Bummer I loved the sears catalog lingerie section as a kid.
I mean, I'm sure its incredibly difficult to find images of women modeling lingerie for sales purposes (and non-sale purposes) these days.
"Those were the days, when you had to sneak the Sears catalog to ogle women in their undies, and pretend you're actually seriously interested in whatever lame comedy was being used to flash gratuitous T&A and the rental store's tapes would be worn out in key sections due to frantic rewinding and rewatching to see some tits! And there were porn stashes out in the woods! And you had to watch real porn in a theater with other men."
Which, you know that actually is a sign of the isolation that the internet has brought. Used to be porn stashes were a shared commodity (I remember us sharing the Playboy stashes of our parents, by that I mean us showing them when friends were over and the parents gone and just looking at them; one friend's dad had boxes and boxes of them, and a friend took some and then his mom found them and he gives me a call freaking the fuck out because his mom had cleaned his room and he couldn't find the Playboys, but she hadn't said anything to him yet...hahaha). And apparently like it used to be common for there to be stashes of porn just out in the woods (with it being kinda a right of passage, like almost Stand By Me, to go find them). And the communal porn theaters.

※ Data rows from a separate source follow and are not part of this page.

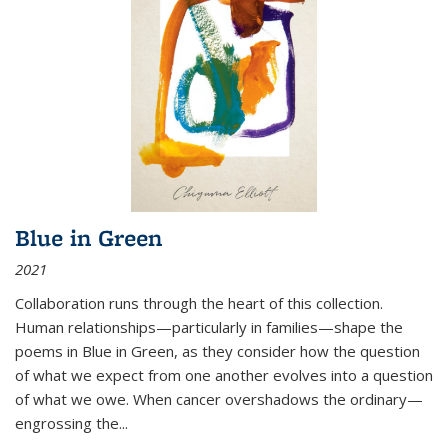
Blue in Green
2021
Collaboration runs through the heart of this collection.
Human relationships—particularly in families—shape the
poems in Blue in Green, as they consider how the question
of what we expect from one another evolves into a question
of what we owe. When cancer overshadows the ordinary—
engrossing the...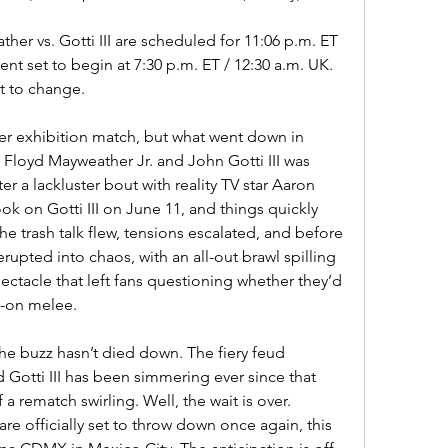
her vs. Gotti III are scheduled for 11:06 p.m. ET 
ent set to begin at 7:30 p.m. ET / 12:30 a.m. UK. 
t to change.
ther exhibition match, but what went down in 
 Floyd Mayweather Jr. and John Gotti III was 
er a lackluster bout with reality TV star Aaron 
 on Gotti III on June 11, and things quickly 
he trash talk flew, tensions escalated, and before 
rupted into chaos, with an all-out brawl spilling 
pectacle that left fans questioning whether they’d 
ll-on melee.
the buzz hasn’t died down. The fiery feud 
otti III has been simmering ever since that 
 a rematch swirling. Well, the wait is over. 
re officially set to throw down once again, this 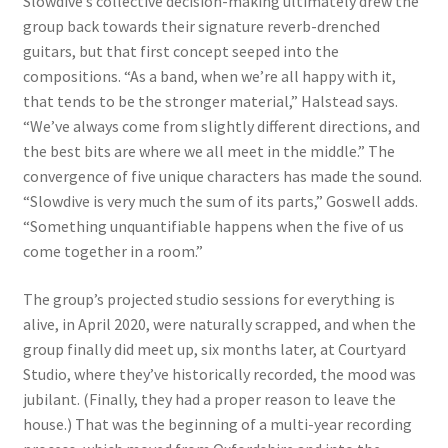
Slowdive’s collective decision-making ultimately drew the
group back towards their signature reverb-drenched
guitars, but that first concept seeped into the
compositions. “As a band, when we’re all happy with it,
that tends to be the stronger material,” Halstead says.
“We’ve always come from slightly different directions, and
the best bits are where we all meet in the middle.” The
convergence of five unique characters has made the sound.
“Slowdive is very much the sum of its parts,” Goswell adds.
“Something unquantifiable happens when the five of us
come together in a room.”
The group’s projected studio sessions for everything is
alive, in April 2020, were naturally scrapped, and when the
group finally did meet up, six months later, at Courtyard
Studio, where they’ve historically recorded, the mood was
jubilant. (Finally, they had a proper reason to leave the
house.) That was the beginning of a multi-year recording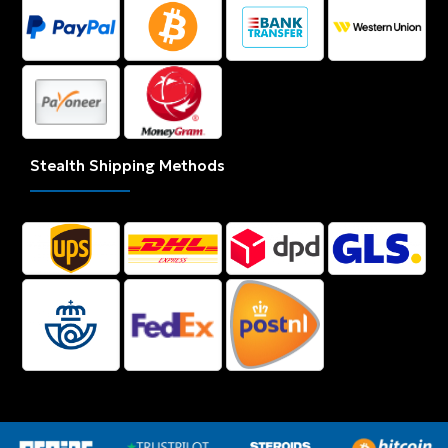
Stealth Shipping Methods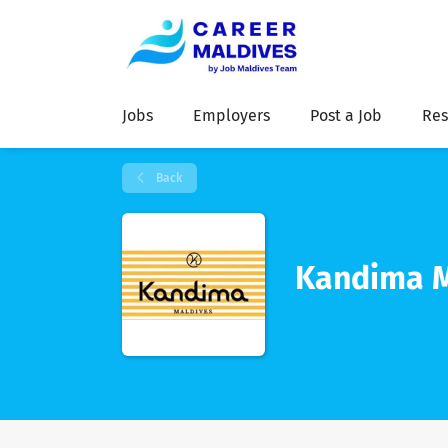
Jobs
Employers
Post a Job
Res
Back
Kandima M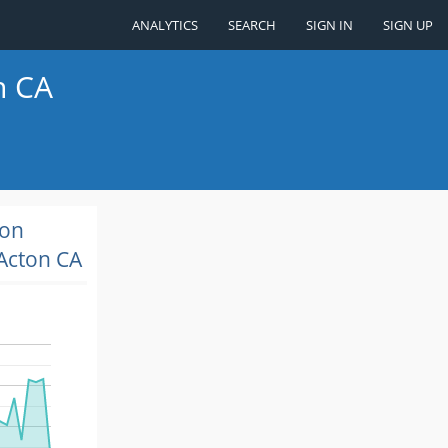
ANALYTICS
SEARCH
SIGN IN
SIGN UP
n CA
ion
Acton CA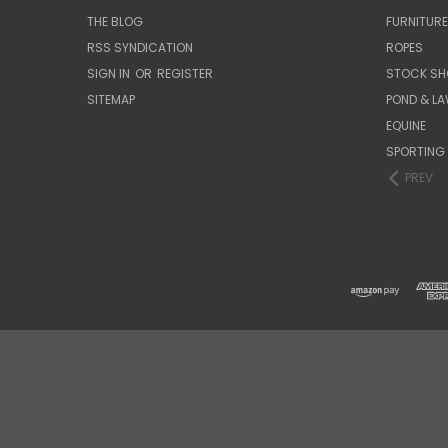
THE BLOG
FURNITUR
RSS SYNDICATION
ROPES
SIGN IN
OR
REGISTER
STOCK SH
SITEMAP
POND & L
EQUINE
SPORTING
PREV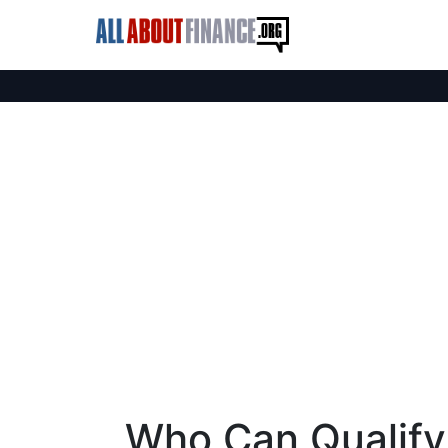
Who Can Qualify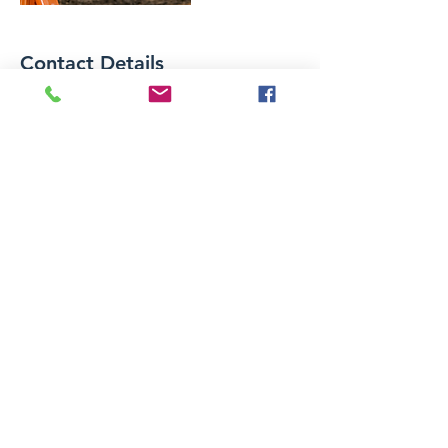
Contact Details
landtopoapp@gmail.com
LAND TOPOGRAPHY
CORPORATION
azarmypls@gmail.com
(818) 334-9135
Woodland Hills, Los Angeles County
91364
USA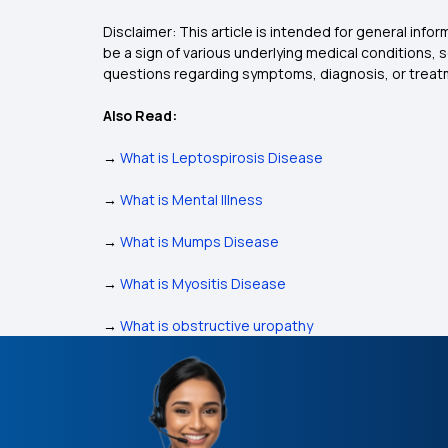
Disclaimer: This article is intended for general inf
be a sign of various underlying medical conditions, 
questions regarding symptoms, diagnosis, or treatm
Also Read:
→
What is Leptospirosis Disease
→
What is Mental Illness
→
What is Mumps Disease
→
What is Myositis Disease
→
What is obstructive uropathy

Not that I'm saying plenty of that was healthy, but it made us have to interact in a way that we don't any more. I think there are healthy more open sex behaviors in a lot of ways these days, but those aren't the norm, and I could see the isolation aspect particularly being an issue with younger people (sure you might amass a huge collection of "real" girls sending pics and of course dick pics are not in short supply, but there's a schizm where its like we're missing the wooing stage of things, so its romantically stunting ourselves in a lot of ways, pics to Netflix 'n chill and then GTFO).